INSTRUCTIONS TO FOLLOW >> Please give a word-for-word repeat of the line containing "these synergies could" and all lines that come after it in the entries below, ending at the last line.

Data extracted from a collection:
::::

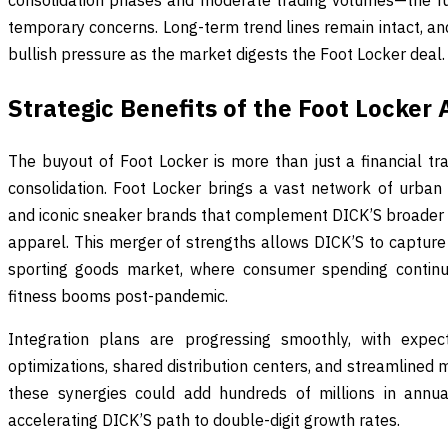
consolidation phases and moderate trading volumes—the fu
temporary concerns. Long-term trend lines remain intact, an
bullish pressure as the market digests the Foot Locker deal.
Strategic Benefits of the Foot Locker 
The buyout of Foot Locker is more than just a financial tran
consolidation. Foot Locker brings a vast network of urban
and iconic sneaker brands that complement DICK’S broader
apparel. This merger of strengths allows DICK’S to capture a
sporting goods market, where consumer spending contin
fitness booms post-pandemic.
Integration plans are progressing smoothly, with expe
optimizations, shared distribution centers, and streamlined m
these synergies could add hundreds of millions in annua
accelerating DICK’S path to double-digit growth rates.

::::

REPLY >>
these synergies could add hundreds of millions in annua
accelerating DICK’S path to double-digit growth rates.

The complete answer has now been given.